This book was screaming to be done — I wonder why Delhi’s mainstream publishers didn’t cotton on. Pratik Kanjilal tells more.

books Updated: Jan 08, 2010 21:57 IST

Delhi Noir
Edited by Hirsh Sawhney
harpercollins # Rs 399 # pp 289

What exactly is noir? Half a century after its birth on the American screen, in which shelfloads of critical work has been written on the genre, no one still knows. In fact, the jury is still out on whether it constitutes a genre at all. Maybe it’s just all genres seen in a particularly gritty shade of darkness — of noir. All colours look the same in the dark.

But noir does have unique stock characters: the gumshoe, the picaro with a heart, the straight guy forced or lured into crime, and the millions of people who live invisible lives in the ground clutter of the metropolis. Hirsh Sawhney’s writers have chosen well from the denizens of Delhi and avoided the issue of genre by including all genres, right down to the social problem story. Delhi Noir begins with a classic hardboiled by Omair Ahmad and closes with a science fiction biohazard drama by Manjula Padmanabhan.

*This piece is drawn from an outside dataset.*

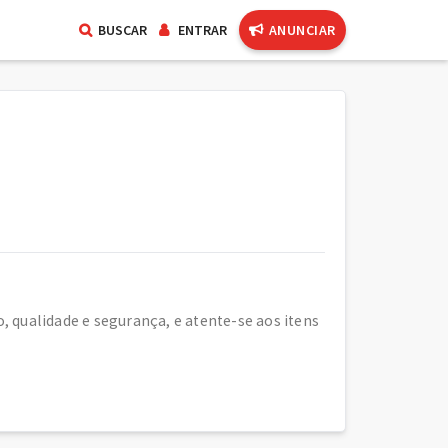
BUSCAR
ENTRAR
ANUNCIAR
 qualidade e segurança, e atente-se aos itens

Ahmad and another contributor to this collection, Siddharth Chowdhury, have been shortlisted for the Man Asian Prize this year, and all the writers have produced well-plotted, well-crafted tales. However, I did not warm to this volume so much for its literary virtuosity — noir ritualistically follows patterns laid down ages ago and has almost no room for the element of surprise. Rather, I was engaged by the editor’s selection of stories that explore the diverse physical and cultural geographies which make up the city.

Omair Ahmad’s hardboiled detective story, set in present-day Nizamuddin, is actually about our persistent sense of guilt about the 1984 riots. Radhika Jha’s story about a naked man on the loose is actually about heroin addiction, a serious social problem since the early 80s. Meera Nair depicts a minor but fatal incident in the terrorist networks, which periodically infest the city. Palash Krishna Mehrotra has a surreal take on the talent for murder displayed by Delhi’s domestic help while Chowdhury looks at politics on campus.

Tabish Khair and Hartosh Singh Bal, who have walked the beat themselves, look at the city’s many deceptions through the eyes of a journalist. And Ruchir Joshi, Uday Prakash and Nalinaksha Bhattacharya show us a police force, which is inherently criminal. In fact, the cops are so excrescently omnipresent that one section of the book bears the unnerving slogan of the Delhi Police — ‘With You, For You, Always’.

Delhi Noir is the latest title in a series launched by Akashic Books of New York in 2004. The first, Brooklyn Noir, was a hit and the series fanned out across America, through Boston, Chicago and Phoenix, and went international via Dublin, Havana, Istanbul, Mexico City, London, Paris, Toronto and Trinidad. Forthcoming titles will cover Mumbai, Lagos, Haiti and Copenhagen.

This book was screaming to be done — I wonder why Delhi’s mainstream publishers didn’t cotton on — but it has minor imperfections. The editing is quite patchy but that’s routine these days, when there are far too many commissioning editors and almost no copy editors. Delhi, the capital of a corrupt nation, is where the criminal trail goes right to the top. But most of the stories stop short at the underclass, showing no inclination to go up the food chain to the fat cats in the posh colonies and vihars of South Delhi, where they say it rains harder because there’s more sin to wash away. But I guess low-lifes are more fun to write about.

But the third problem, concerning language, is a serious matter. The Hindi writer Uday Prakash is the sole representative of 24 Indian languages. All the other contributors write in English. Paris Noir and Istanbul Noir are as they should be — dominated by writing translated from French and Turkish. I can only put it down to intellectual laziness, because it isn’t that hard to find. Delhi Noir is a great beginning, but the lack of linguistic diversity makes it a shadow of what it could have been.